Lawyers to review 2,000 pages of documents in CK water contamination case
The environmental case against an Ontario ministry, minister, and wind companies over tainted well water is being pushed back to give lawyers a chance to review thousands of pages worth of information related to the charges.
Dozens of people packed the Provincial Offence Court in Blenheim Wednesday morning as the case went before the court for the first time since the charges were laid on July 12. Jeff Yurek, Ontario’s minister of the environment, as well as the Environment Ministry and the three industrial wind companies — Pattern Energy Group, Samsung Renewable Energy Inc. and Engie Canada Inc. — are all being charged under the Environmental Protection Act (EPA).
The three companies are charged under the EPA with “unlawfully discharging contaminants, including black shale and potentially hazardous metals into the natural environment in an unlawful manner that caused or is likely to cause an adverse effect.” Both Yurek and the Ministry of the Environment have been charged for allegedly “failing to take all reasonable care to prevent the installation and operation of the wind turbines” at the two wind farms, which resulted in the well water contamination.
The proceedings have now been adjourned until October 30, 2019 to allow the council representing the defendants enough time to review 2,000 pages of disclosure. The disclosure comes from Christine Burke, one of several Chatham-Kent residents who has been plagued with well water issues for years. Burke was named as a witness in court documents and submitted evidence under oath to the Justice of the Peace, which led to the provincial charges.
Toronto-based lawyer Eric Gillespie, who represents Burke, said the hundreds of pages of disclosure is made up of evidence that Burke has been collecting over the years related to the matter.
“What Ms. Burke has done is she has kept, I think, a fairly comprehensive record of both what has been circulated in the public realm but also what’s been coming through scientific investigations and that sort of thing,” Gillespie explained. “So that’s the nature of the documents we disclosed this morning.”
A lawyer for the Ministry of the Attorney General was also present in the courtroom on Wednesday and will be reviewing the disclosure over the next two months as well. Private prosecutions in Ontario are reviewed by the Ministry of the Attorney General and they decided whether they want to intervene in the case or not.

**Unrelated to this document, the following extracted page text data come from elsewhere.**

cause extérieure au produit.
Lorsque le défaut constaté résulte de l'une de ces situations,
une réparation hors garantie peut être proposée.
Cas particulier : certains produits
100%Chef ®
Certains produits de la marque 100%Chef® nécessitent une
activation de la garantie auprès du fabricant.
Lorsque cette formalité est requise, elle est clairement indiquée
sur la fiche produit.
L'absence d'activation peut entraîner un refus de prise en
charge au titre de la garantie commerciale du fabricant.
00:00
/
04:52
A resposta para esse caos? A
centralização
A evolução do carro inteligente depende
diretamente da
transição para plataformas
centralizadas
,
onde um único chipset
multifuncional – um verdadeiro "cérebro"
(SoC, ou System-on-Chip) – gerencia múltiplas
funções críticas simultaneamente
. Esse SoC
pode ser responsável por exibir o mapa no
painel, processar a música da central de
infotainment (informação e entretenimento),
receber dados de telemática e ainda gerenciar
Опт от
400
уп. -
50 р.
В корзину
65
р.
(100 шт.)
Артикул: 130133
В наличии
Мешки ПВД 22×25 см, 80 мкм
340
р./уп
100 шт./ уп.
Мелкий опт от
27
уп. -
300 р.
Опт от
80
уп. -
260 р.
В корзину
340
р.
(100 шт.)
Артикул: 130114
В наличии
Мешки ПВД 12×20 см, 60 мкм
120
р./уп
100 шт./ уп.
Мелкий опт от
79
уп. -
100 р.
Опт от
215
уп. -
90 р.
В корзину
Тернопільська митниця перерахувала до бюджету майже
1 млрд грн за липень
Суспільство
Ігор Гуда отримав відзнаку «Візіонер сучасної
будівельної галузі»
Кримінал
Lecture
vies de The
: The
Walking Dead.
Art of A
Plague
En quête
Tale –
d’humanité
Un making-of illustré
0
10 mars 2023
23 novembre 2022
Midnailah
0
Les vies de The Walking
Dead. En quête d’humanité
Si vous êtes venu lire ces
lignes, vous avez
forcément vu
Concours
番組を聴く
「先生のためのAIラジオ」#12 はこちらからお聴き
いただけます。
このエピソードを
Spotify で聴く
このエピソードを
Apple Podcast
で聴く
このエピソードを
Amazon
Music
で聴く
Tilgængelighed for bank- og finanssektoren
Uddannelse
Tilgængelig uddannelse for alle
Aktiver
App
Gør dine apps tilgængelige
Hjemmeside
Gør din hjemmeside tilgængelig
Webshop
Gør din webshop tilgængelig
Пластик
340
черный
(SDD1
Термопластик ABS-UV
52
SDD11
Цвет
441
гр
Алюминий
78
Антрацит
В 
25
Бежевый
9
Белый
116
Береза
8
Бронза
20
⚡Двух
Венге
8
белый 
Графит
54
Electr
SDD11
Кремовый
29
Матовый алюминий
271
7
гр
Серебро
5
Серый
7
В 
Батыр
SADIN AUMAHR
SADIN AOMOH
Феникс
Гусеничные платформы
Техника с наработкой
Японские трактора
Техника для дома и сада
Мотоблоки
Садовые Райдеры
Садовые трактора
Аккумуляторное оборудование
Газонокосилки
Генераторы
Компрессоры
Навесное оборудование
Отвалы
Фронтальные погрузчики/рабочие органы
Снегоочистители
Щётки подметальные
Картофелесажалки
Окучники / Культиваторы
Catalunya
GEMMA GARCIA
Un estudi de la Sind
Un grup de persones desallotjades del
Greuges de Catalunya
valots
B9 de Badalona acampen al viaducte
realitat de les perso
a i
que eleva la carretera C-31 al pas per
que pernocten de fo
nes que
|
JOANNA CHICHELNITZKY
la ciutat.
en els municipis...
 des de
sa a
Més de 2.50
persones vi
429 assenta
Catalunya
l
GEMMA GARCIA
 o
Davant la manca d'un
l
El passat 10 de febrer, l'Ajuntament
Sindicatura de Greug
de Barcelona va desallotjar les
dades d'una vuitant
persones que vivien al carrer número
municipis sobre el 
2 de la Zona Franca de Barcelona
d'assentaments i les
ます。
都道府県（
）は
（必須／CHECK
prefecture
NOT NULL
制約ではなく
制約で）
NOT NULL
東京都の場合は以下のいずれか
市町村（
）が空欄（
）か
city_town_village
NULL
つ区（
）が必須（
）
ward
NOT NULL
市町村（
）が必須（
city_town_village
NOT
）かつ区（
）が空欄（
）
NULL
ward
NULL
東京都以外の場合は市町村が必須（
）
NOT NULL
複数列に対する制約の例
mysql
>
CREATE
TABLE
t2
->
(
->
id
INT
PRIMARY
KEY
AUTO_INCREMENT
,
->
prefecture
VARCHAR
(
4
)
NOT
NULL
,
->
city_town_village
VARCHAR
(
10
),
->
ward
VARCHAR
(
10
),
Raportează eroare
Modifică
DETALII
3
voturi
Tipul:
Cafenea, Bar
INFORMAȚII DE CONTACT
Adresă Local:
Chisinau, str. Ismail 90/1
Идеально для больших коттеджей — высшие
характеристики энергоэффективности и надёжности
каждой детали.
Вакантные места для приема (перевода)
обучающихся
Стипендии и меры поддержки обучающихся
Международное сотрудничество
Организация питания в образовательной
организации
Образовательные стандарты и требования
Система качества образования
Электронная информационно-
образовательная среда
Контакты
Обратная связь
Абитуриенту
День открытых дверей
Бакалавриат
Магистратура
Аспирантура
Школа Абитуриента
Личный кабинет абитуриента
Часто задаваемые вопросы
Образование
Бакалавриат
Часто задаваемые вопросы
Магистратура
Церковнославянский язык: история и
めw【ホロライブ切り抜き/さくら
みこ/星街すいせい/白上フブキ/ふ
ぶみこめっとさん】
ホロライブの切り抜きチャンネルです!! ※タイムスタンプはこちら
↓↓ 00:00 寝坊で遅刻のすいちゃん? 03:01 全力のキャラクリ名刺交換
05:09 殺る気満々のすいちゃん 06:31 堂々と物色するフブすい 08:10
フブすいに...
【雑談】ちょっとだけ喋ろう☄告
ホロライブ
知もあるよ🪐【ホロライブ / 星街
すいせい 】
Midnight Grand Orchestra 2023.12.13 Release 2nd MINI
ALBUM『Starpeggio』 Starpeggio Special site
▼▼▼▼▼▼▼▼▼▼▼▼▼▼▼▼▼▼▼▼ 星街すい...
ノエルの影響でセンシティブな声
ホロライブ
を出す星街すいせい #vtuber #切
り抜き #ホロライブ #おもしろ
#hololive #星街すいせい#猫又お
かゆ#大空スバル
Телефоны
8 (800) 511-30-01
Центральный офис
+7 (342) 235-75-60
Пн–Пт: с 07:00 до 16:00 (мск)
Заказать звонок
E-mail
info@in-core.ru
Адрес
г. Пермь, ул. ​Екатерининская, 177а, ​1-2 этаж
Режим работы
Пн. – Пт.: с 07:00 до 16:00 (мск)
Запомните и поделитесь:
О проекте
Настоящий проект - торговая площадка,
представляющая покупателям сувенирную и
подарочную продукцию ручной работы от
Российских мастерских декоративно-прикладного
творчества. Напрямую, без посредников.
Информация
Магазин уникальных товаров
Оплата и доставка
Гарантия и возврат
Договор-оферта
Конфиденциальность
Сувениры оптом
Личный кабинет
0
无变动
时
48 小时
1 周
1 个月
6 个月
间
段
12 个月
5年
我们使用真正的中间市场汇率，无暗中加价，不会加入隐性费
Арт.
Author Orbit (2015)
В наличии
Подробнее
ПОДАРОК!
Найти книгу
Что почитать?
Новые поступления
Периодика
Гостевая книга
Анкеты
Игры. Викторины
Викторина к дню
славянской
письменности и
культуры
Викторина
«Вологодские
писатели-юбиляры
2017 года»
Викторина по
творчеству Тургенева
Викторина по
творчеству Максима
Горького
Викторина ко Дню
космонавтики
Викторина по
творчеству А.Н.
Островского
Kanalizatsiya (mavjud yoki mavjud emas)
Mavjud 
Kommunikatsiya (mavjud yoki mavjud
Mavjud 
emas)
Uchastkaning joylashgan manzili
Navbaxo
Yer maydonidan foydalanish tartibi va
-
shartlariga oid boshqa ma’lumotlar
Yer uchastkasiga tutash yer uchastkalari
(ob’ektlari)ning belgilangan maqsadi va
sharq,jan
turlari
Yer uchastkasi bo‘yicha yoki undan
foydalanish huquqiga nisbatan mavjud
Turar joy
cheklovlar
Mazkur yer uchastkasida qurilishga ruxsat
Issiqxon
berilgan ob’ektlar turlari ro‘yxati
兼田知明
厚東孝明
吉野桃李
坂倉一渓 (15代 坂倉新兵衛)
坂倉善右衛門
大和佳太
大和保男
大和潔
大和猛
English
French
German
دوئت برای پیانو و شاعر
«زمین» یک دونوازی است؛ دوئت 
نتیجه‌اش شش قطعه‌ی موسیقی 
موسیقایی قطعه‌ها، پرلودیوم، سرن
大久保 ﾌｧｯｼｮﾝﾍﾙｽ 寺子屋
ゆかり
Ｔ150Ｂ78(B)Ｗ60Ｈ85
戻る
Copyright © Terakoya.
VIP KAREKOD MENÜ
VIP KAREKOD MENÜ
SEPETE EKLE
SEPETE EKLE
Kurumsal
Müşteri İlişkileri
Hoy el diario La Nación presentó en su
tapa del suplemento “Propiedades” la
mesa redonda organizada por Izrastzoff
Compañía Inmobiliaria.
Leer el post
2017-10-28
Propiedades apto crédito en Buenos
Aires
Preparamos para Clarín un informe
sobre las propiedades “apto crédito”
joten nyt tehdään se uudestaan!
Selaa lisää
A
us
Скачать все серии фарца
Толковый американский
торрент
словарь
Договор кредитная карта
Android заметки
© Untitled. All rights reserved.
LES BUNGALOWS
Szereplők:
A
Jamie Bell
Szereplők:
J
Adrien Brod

“In any prosecution that’s a private prosecution, they can choose to participate or they can choose to not participate and allow us to conduct the prosecution… or they could choose to say ‘we think these matters should be withdrawn’,” explained Gillespie.
If the Attorney General does intervene and decides not to proceed with prosecution, counsel’s role would be complete and there would be no court hearing from the judge, however, Gillespie explained that if this happens, the Ministry of the Attorney General’s decision could eventually be appealed in a “different forum.”
Gillespie acknowledged that there could be some negative public perception regarding a conflict of interest if the Ministry of the Attorney General gets involved in charges against a minster and ministry. According to Gillespie however, that course of action is completely routine for private prosecutions.
“We can say that what is happening is perfectly normal. This is the way that all these prosecutions are addressed. From legal counsel’s point of view, we don’t have a comment one way or the other other than to say this is just how the process unfolds in all of these cases,” he said. “In well over 95 per cent [of the private prosectuions] we’ve been involved in in the past, we have been permitted to proceed.”
Gillespie added that he anticipates that he will hear back from the Ministry of the Attorney General before the court date in October with its initial assessment of the case and what it is going to recommend to the court.
As for the dozens of citizens that packed the courtroom, many of them took notes during the proceedings and listened anxiously to see what would come of it. Stan Thayer has been closely following the issues involving wind turbines for several years. A resident of Cornwall, he said he drove across the province on Wednesday to witness what he says is a very important case.
“Its history,” he said. “We’re making history here. The Liberal Government made a big mistake. Its got to be correct. Everybody’s losing, every hydro ratepayer in this province is paying for this daily. No one is going to win out of this. The taxpayers are losing all the way around, every day. We’ve got to get it stopped. I don’t know how but were going to try.”
After the proceedings, Andrew Buttigieg, a spokesperson for Yurek, said that Yurek has been taking the public concerns about wind projects very seriously. He added that he has been working to reverse decisions made by the previous Liberal Government in regards to wind turbines.
“The previous Liberal Government consistently showed a complete lack of respect for the people of Ontario, which is why within weeks of taking office, our Government kept our promise to cancel and wind down over 700 wasteful and unnecessary energy projects,” Buttigieg told Blackburn News in an emailed statement. “In addition, the Deputy Premier and Minister of Health has already taken action and formed an expert panel of independent third-party professionals to carry out a health hazard impact assessment. The expert panel held their first meeting on July 25, 2019 and it is anticipated the panel will develop and deliver its final report by end of 2020.”